Project delayed due to Chinese constructor defaulting. Vladivostok I do not have on my 2020 vacation schedule 😀
As you mentioned flatex – I actually owned the stock last year and just recently decided to sell the remaining..
The reason is that in my opinion the management is very greedy short term which might harm the long term outlook a lot.
While several broker startups are attacking in Germany with zero-fee offers flatex could drive them out off business with better offers. Given their scale advantages they should be still profitable with much lower prices. Instead they raise prices, from march on there will be a 0.1 percent fee on the overall account volume. If I look into forums customers are pissed…

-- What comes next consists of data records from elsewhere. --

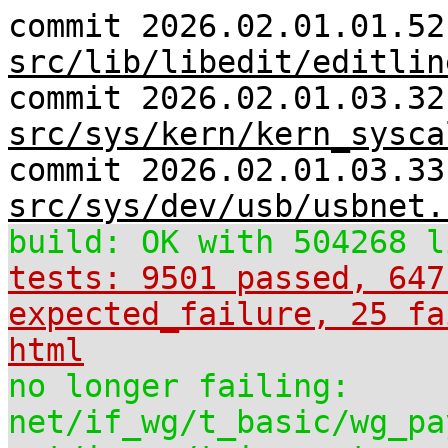
commit 2026.02.01.01.52
src/lib/libedit/editlin
commit 2026.02.01.03.32
src/sys/kern/kern_sysca
commit 2026.02.01.03.33
src/sys/dev/usb/usbnet.
build: OK with 504268 l
tests: 9501 passed, 647
expected_failure, 25 fa
html
no longer failing:
net/if_wg/t_basic/wg_pa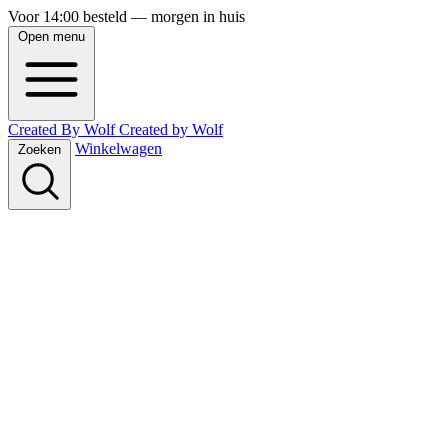
Voor 14:00 besteld — morgen in huis
Open menu
Created By Wolf
Created
by
Wolf
Winkelwagen
Zoeken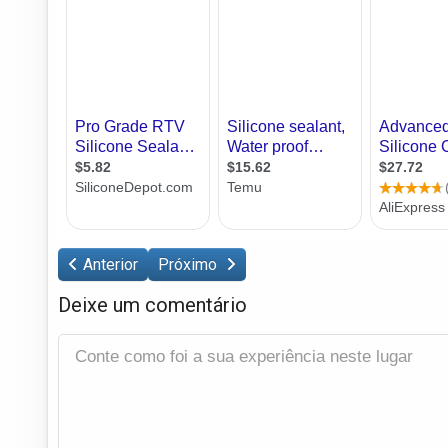
Anterior
Próximo
Deixe um comentário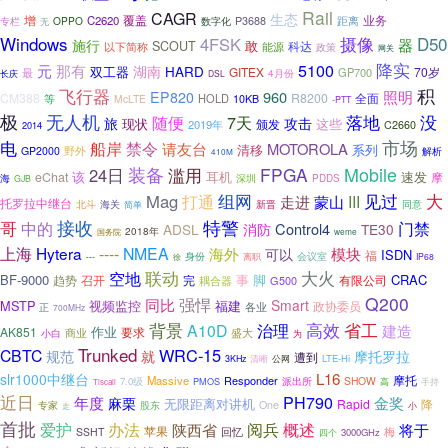
Rail
CAGR
生态
增
覆盖
业务
C2620
距离
专栏
OPPO
P3688
无
数字化
Windows
D50
4FSK
摄像
器
施行
敢
SCOUT
科达
能源
以下简称
政策
网关
降实
元
5100
那有
湖南
双工器
HARD
GITEX
70岁
最
GP700
4月份
长庆
DSL
积
飞行器
960
照明
EP820
CM388
R8200
全面
HOLD
等
McLTE
10KB
-PTT
极
无人机
没
7天
落地
随便
旅
攻击
现状
这些
颁发
2019年
C2660
2014
电
市场
船岸
禁令
请友台
MOTOROLA
清移
系列
野外
GP2000
解析
410M
Mobile
装备
滥用
FPGA
24日
该
耳机
速发
eChat
摩
海
深圳
PDDS
GJB
组网
见过
大
Mag
打通
走进
III
蒙山
托罗拉中继台
北斗
海关
简单
新晋
同意
特警
哥
接收
门禁
中的
消防
Control4
ADSL
TE30
2018年
weme
国务院
上海
Hytera
----
NMEA
海外
模块
可以
ISDN
福
身份
离职
会议室
徐
IP68
---
联动
大火
空地
BF-9000
事
脚
CRAC
趋势
召开
完
有限公司
耦合器
G500
Q200
强悍
同比
Smart
MSTP
福建
视频监控
各业
政协委员
正
700MHz
背景
高效
省工
A10D
治理
建造
作业
AK851
商业
要求
盛大
小白
为
Trunked
WRC-15
CBTC
规范
就
摩托罗拉
遭到
LTE-Hi
3KHz
清晰
公网
L16
slr1000中继台
摩托
Massive
Responder
SHOW
7.0级
派出所
PMOS
高
手持
Tiscali
近日
PH790
年度
麻栗
金奖
无限距离对讲机
Rapid
降
One
专家
股东
小
走
首批
爱护
概述
办法
阅兵
陕西省
将于
苹果
SSHT
回忆
梅
3000GHz
四个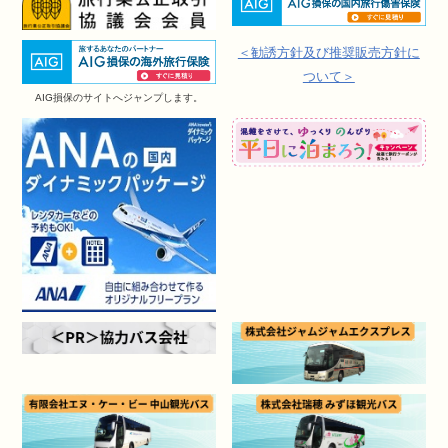
＜勧誘方針及び推奨販売方針に
ついて＞
AIG損保のサイトへジャンプします。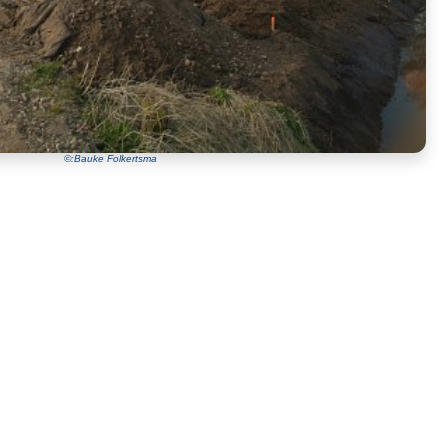
©:Bauke Folkertsma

Anyway when I talked to customers even a year ago, they wouldn’t recommend flatex . The general impression is that headline fees look good, but then you have to pay all kinds of hidden extra fees.
Short term earnings might go up a lot, and unit economics look very good. But long term I expect some disappointment as the greedy pricing politics opens opportunities for new market entrants.
Accounting also looks a bit aggressive I have to say, it is hard to compare developments because of segmentation changes, but they seem to activate all the software development and these activations went up and push earnings.
Thanks a lot for your input! Appreciate it!
Something went wrong when I was posting, some 5 stock graphs are missing, among them my biggest landmines like Dignity, I will do a follow up post with some more comments adding in the missing graphs!